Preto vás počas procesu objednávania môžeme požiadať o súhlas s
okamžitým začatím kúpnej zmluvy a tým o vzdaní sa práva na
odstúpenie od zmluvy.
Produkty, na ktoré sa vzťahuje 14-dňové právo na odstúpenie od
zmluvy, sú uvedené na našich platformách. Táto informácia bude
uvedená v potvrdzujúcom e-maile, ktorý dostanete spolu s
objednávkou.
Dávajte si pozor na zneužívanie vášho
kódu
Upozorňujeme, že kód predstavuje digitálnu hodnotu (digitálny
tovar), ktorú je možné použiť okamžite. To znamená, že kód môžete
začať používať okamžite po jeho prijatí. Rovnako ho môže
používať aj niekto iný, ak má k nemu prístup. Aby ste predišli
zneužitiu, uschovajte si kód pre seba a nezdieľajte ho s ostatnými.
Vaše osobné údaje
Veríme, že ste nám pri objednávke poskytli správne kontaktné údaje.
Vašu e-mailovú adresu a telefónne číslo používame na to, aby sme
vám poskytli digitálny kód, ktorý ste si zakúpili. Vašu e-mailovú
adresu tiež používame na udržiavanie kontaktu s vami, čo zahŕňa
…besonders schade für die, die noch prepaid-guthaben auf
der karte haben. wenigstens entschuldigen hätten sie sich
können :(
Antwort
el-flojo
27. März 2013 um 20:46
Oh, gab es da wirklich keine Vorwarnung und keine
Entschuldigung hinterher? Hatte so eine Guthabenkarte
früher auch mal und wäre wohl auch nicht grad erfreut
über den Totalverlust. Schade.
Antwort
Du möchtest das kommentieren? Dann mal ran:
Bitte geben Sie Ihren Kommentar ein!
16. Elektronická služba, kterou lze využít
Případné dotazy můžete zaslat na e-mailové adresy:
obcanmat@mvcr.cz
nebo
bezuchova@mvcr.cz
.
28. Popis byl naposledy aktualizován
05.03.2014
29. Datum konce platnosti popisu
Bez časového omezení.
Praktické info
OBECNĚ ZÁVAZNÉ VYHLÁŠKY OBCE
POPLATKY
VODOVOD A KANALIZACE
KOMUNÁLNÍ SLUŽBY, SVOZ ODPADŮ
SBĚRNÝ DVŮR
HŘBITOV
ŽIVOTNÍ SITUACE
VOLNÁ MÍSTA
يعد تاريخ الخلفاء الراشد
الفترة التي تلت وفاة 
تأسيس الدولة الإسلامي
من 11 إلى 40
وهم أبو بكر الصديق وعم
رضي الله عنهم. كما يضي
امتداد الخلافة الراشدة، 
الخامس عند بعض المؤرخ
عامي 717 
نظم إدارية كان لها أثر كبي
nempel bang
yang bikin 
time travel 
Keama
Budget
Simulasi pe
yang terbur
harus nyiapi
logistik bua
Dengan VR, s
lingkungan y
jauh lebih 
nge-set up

§ Work request
Retype the material. Keep it exact.

§ Expected answer
Preto vás počas procesu objednávania môžeme požiadať o súhlas s
okamžitým začatím kúpnej zmluvy a tým o vzdaní sa práva na
odstúpenie od zmluvy.
Produkty, na ktoré sa vzťahuje 14-dňové právo na odstúpenie od
zmluvy, sú uvedené na našich platformách. Táto informácia bude
uvedená v potvrdzujúcom e-maile, ktorý dostanete spolu s
objednávkou.
Dávajte si pozor na zneužívanie vášho
kódu
Upozorňujeme, že kód predstavuje digitálnu hodnotu (digitálny
tovar), ktorú je možné použiť okamžite. To znamená, že kód môžete
začať používať okamžite po jeho prijatí. Rovnako ho môže
používať aj niekto iný, ak má k nemu prístup. Aby ste predišli
zneužitiu, uschovajte si kód pre seba a nezdieľajte ho s ostatnými.
Vaše osobné údaje
Veríme, že ste nám pri objednávke poskytli správne kontaktné údaje.
Vašu e-mailovú adresu a telefónne číslo používame na to, aby sme
vám poskytli digitálny kód, ktorý ste si zakúpili. Vašu e-mailovú
adresu tiež používame na udržiavanie kontaktu s vami, čo zahŕňa
…besonders schade für die, die noch prepaid-guthaben auf
der karte haben. wenigstens entschuldigen hätten sie sich
können :(
Antwort
el-flojo
27. März 2013 um 20:46
Oh, gab es da wirklich keine Vorwarnung und keine
Entschuldigung hinterher? Hatte so eine Guthabenkarte
früher auch mal und wäre wohl auch nicht grad erfreut
über den Totalverlust. Schade.
Antwort
Du möchtest das kommentieren? Dann mal ran:
Bitte geben Sie Ihren Kommentar ein!
16. Elektronická služba, kterou lze využít
Případné dotazy můžete zaslat na e-mailové adresy:
obcanmat@mvcr.cz
nebo
bezuchova@mvcr.cz
.
28. Popis byl naposledy aktualizován
05.03.2014
29. Datum konce platnosti popisu
Bez časového omezení.
Praktické info
OBECNĚ ZÁVAZNÉ VYHLÁŠKY OBCE
POPLATKY
VODOVOD A KANALIZACE
KOMUNÁLNÍ SLUŽBY, SVOZ ODPADŮ
SBĚRNÝ DVŮR
HŘBITOV
ŽIVOTNÍ SITUACE
VOLNÁ MÍSTA
يعد تاريخ الخلفاء الراشد
الفترة التي تلت وفاة 
تأسيس الدولة الإسلامي
من 11 إلى 40
وهم أبو بكر الصديق وعم
رضي الله عنهم. كما يضي
امتداد الخلافة الراشدة، 
الخامس عند بعض المؤرخ
عامي 717 
نظم إدارية كان لها أثر كبي
nempel bang
yang bikin 
time travel 
Keama
Budget
Simulasi pe
yang terbur
harus nyiapi
logistik bua
Dengan VR, s
lingkungan y
jauh lebih 
nge-set up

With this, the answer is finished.